In British Columbia, a 20% land transfer tax (in addition to the general land transfer tax) is imposed on foreign entities (i.e. foreign nationals and corporations and certain Canadian corporations controlled by such foreign persons) and certain trusts and/or their trustees that have a foreign connection (a taxable trustee) that purchase residential property in the Metro Vancouver Regional District (but excluding residential property located on the Tsawwassen First Nations treaty lands), the Capital Regional District, the Regional District of Central Okanagan, the Fraser Valley Regional District, and the Regional District of Nanaimo. Failure to pay this tax or file the required forms can result in interest, plus significant penalties, and/or imprisonment. Anti-avoidance rules capture transactions that are structured to avoid this tax. Relief from the additional land transfer tax is available to:
- foreigners who become Canadian citizens or permanent residents within one year of purchasing a principal residence
- foreign workers coming to British Columbia under the British Columbia Provincial Nominee Program who purchase a principal residence, or
- property acquired on behalf of a Canadian-controlled limited partnership, on or after 1 June 2020.

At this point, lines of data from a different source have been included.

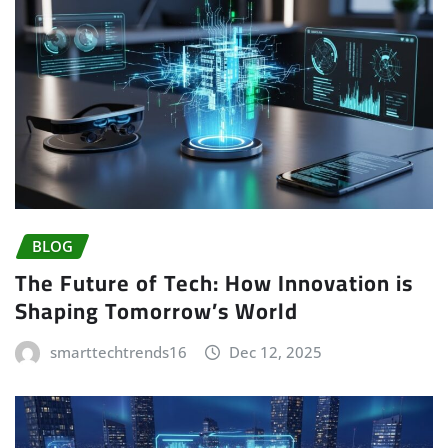
BLOG
The Future of Tech: How Innovation is
Shaping Tomorrow’s World
smarttechtrends16
Dec 12, 2025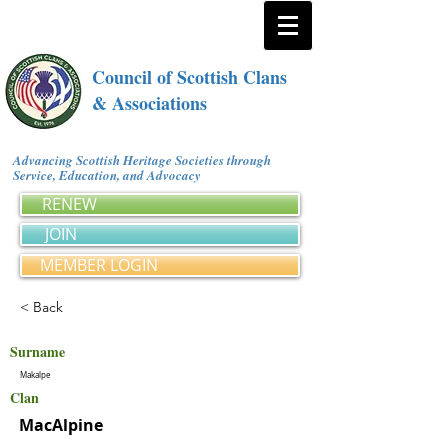
Council of Scottish Clans
& Associations
Advancing Scottish Heritage Societies through
Service, Education, and Advocacy
RENEW
JOIN
MEMBER LOGIN
< Back
Surname
Makalpe
Clan
MacAlpine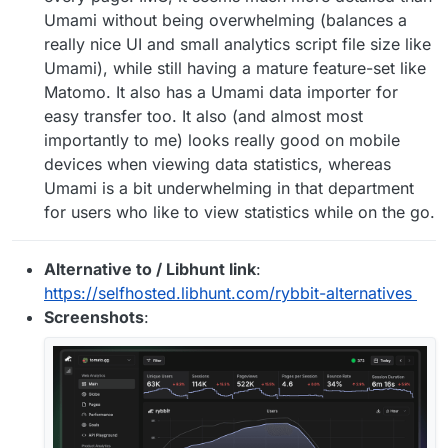
Umami without being overwhelming (balances a
really nice UI and small analytics script file size like
Umami), while still having a mature feature-set like
Matomo. It also has a Umami data importer for
easy transfer too. It also (and almost most
importantly to me) looks really good on mobile
devices when viewing data statistics, whereas
Umami is a bit underwhelming in that department
for users who like to view statistics while on the go.
Alternative to / Libhunt link
:
https://selfhosted.libhunt.com/rybbit-alternatives
Screenshots
: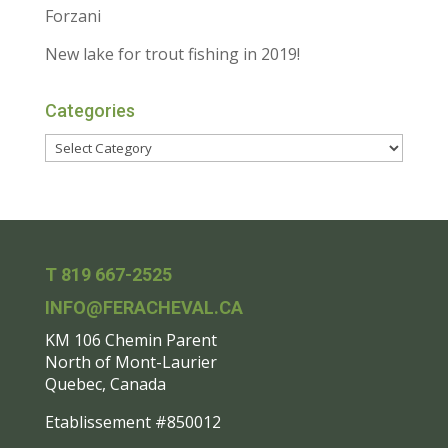
Forzani
New lake for trout fishing in 2019!
Categories
T 819 667-2525
INFO@FERACHEVAL.CA
KM 106 Chemin Parent
North of Mont-Laurier
Quebec, Canada
Etablissement #850012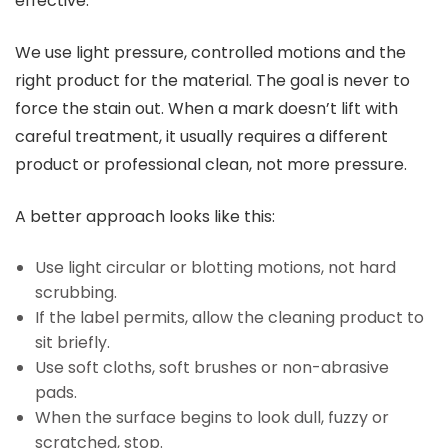
effective.
We use light pressure, controlled motions and the
right product for the material. The goal is never to
force the stain out. When a mark doesn’t lift with
careful treatment, it usually requires a different
product or professional clean, not more pressure.
A better approach looks like this:
Use light circular or blotting motions, not hard
scrubbing.
If the label permits, allow the cleaning product to
sit briefly.
Use soft cloths, soft brushes or non-abrasive
pads.
When the surface begins to look dull, fuzzy or
scratched, stop.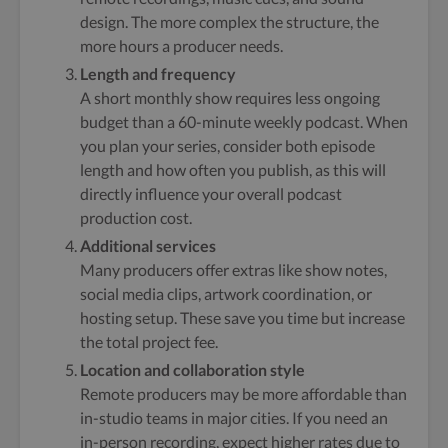
design. The more complex the structure, the
more hours a producer needs.
Length and frequency
A short monthly show requires less ongoing
budget than a 60-minute weekly podcast. When
you plan your series, consider both episode
length and how often you publish, as this will
directly influence your overall podcast
production cost.
Additional services
Many producers offer extras like show notes,
social media clips, artwork coordination, or
hosting setup. These save you time but increase
the total project fee.
Location and collaboration style
Remote producers may be more affordable than
in-studio teams in major cities. If you need an
in-person recording, expect higher rates due to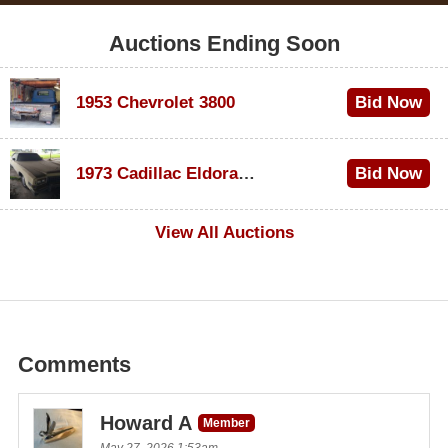
Auctions Ending Soon
1953 Chevrolet 3800
Bid Now
$1,000
1973 Cadillac Eldorado Convertible
Bid Now
$100
View All Auctions
Comments
Howard A
Member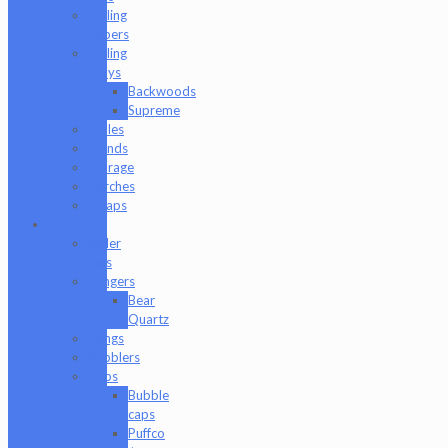
Rolling
Papers
Rolling
Trays
Backwoods
Supreme
Scales
Stands
Storage
Torches
Wraps
Glass
Baller
Jars
Bangers
Bear
Quartz
Bongs
Bubblers
Caps
Bubble
caps
Puffco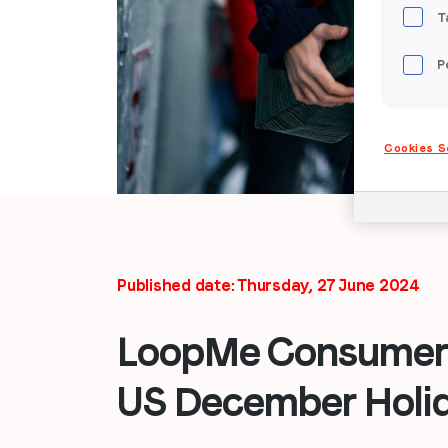
T
P
Cookies S
Published date: Thursday, 27 June 2024
LoopMe Consumer 
US December Holi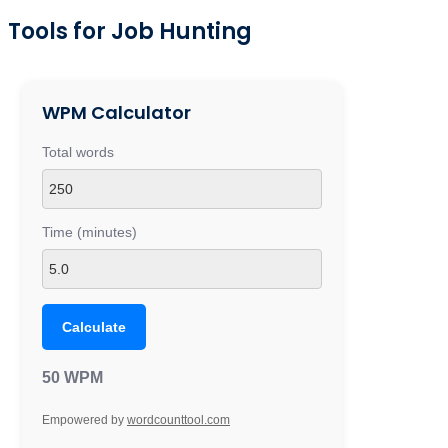
Tools for Job Hunting
WPM Calculator
Total words
Time (minutes)
Calculate
50 WPM
Empowered by
wordcounttool.com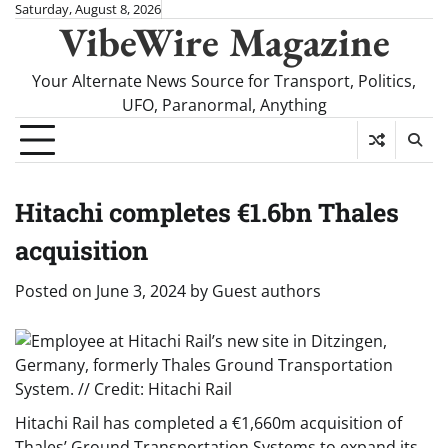
Skip
Saturday, August 8, 2026
VibeWire Magazine
to
content
Your Alternate News Source for Transport, Politics,
UFO, Paranormal, Anything
Hitachi completes €1.6bn Thales
acquisition
Posted on
June 3, 2024
by
Guest authors
Hitachi Rail has completed a €1,660m acquisition of
Thales’ Ground Transportation Systems to expand its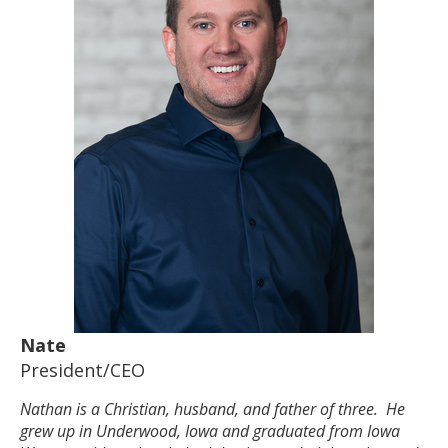
Nate
President/CEO
Nathan is a Christian, husband, and father of three. He
grew up in Underwood, Iowa and graduated from Iowa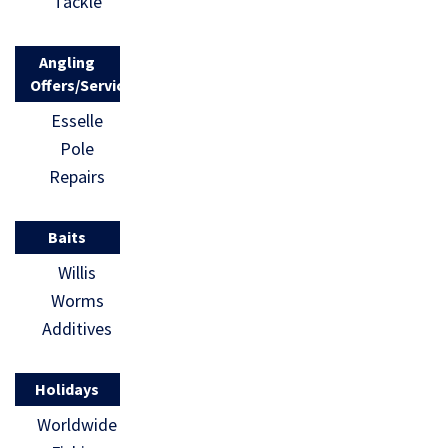
Tackle
Angling
Offers/Services
Esselle
Pole
Repairs
Baits
Willis
Worms
Additives
Holidays
Worldwide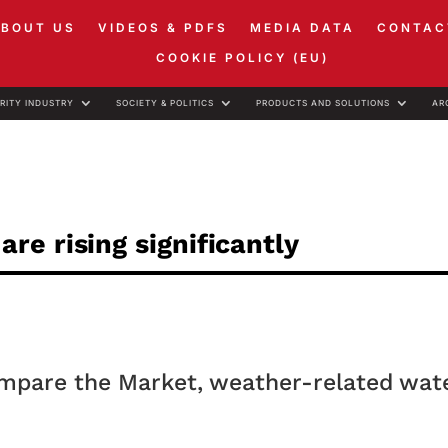
ABOUT US
VIDEOS & PDFS
MEDIA DATA
CONTAC
COOKIE POLICY (EU)
RITY INDUSTRY
SOCIETY & POLITICS
PRODUCTS AND SOLUTIONS
AR
e rising significantly
ompare the Market, weather-related wat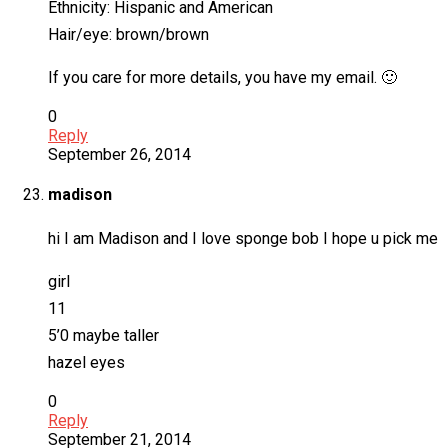
Ethnicity: Hispanic and American
Hair/eye: brown/brown
If you care for more details, you have my email. 🙂
0
Reply
September 26, 2014
madison
hi I am Madison and I love sponge bob I hope u pick me
girl
11
5’0 maybe taller
hazel eyes
0
Reply
September 21, 2014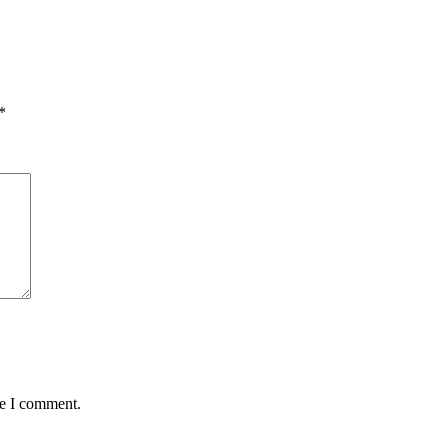
*
me I comment.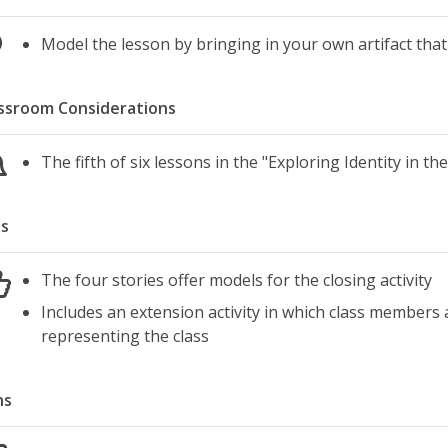
Model the lesson by bringing in your own artifact tha
ssroom Considerations
The fifth of six lessons in the "Exploring Identity in th
s
The four stories offer models for the closing activity
Includes an extension activity in which class members 
representing the class
ns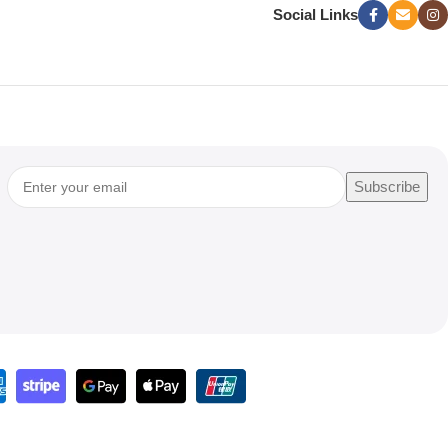
Social Links
Subscribe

In an effort to stop tax evasion when property ownership is hidden behind numbered companies and trusts, the British Columbia government requires trustees, partners of a partnership, and corporations that acquire property to identify all individuals with a beneficial interest in the trust, a partnership interest, or significant interest in the corporation on the property transfer tax return. For beneficiaries of trusts that are corporations, information about each director must be disclosed. This applies to all property types, including residential and commercial, with exemptions for certain trusts (e.g. charitable trusts) and corporations (e.g. hospitals, school, and libraries).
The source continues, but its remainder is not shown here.